_Exercise objective_
Gather from the listing below each line that includes the word "Black", and copy it.

■ ■ ■

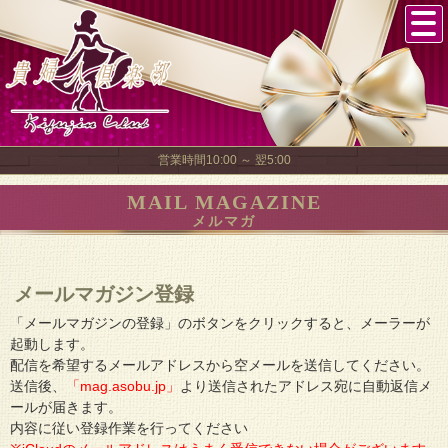
営業時間10:00 ～ 翌5:00
MAIL MAGAZINE
メルマガ
メールマガジン登録
「メールマガジンの登録」のボタンをクリックすると、メーラーが
起動します。
配信を希望するメールアドレスから空メールを送信してください。
送信後、
「mag.asobu.jp」
より送信されたアドレス宛に自動返信メ
ールが届きます。
内容に従い登録作業を行ってください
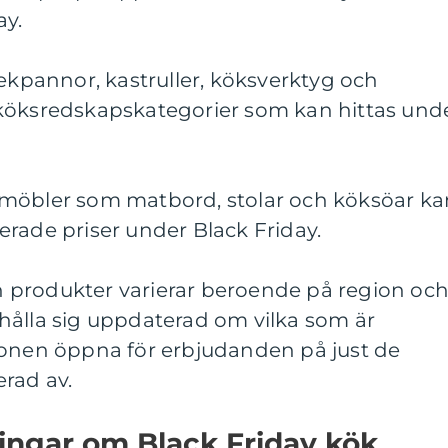
ay.
tekpannor, kastruller, köksverktyg och
köksredskapskategorier som kan hittas und
smöbler som matbord, stolar och köksöar ka
tterade priser under Black Friday.
 produkter varierar beroende på region oc
tt hålla sig uppdaterad om vilka som är
gonen öppna för erbjudanden på just de
rad av.
ingar om Black Friday kök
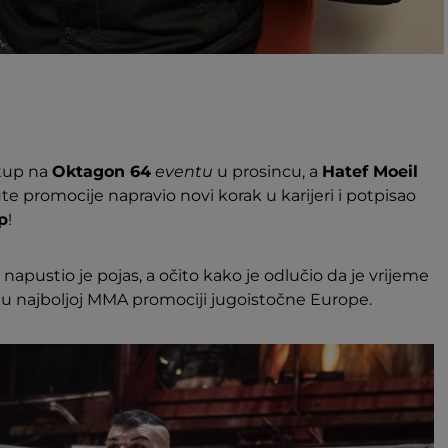
stup na
Oktagon 64
eventu
u prosincu, a
Hatef Moeil
te promocije napravio novi korak u karijeri i potpisao
p
!
napustio je pojas, a očito kako je odlučio da je vrijeme
o u najboljoj MMA promociji jugoistočne Europe.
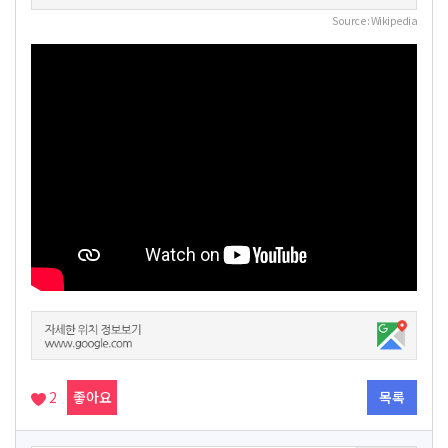
Source : Wikipedia
2
좋아요
목록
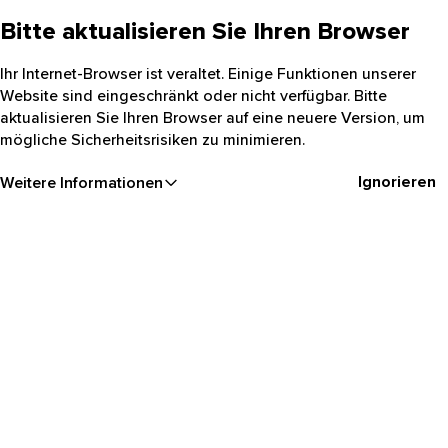
Bitte aktualisieren Sie Ihren Browser
Ihr Internet-Browser ist veraltet. Einige Funktionen unserer
Website sind eingeschränkt oder nicht verfügbar. Bitte
aktualisieren Sie Ihren Browser auf eine neuere Version, um
mögliche Sicherheitsrisiken zu minimieren.
Ignorieren
Weitere Informationen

■ ■ ■

_Task result_
tterade priser under Black Friday.
ingar om Black Friday kök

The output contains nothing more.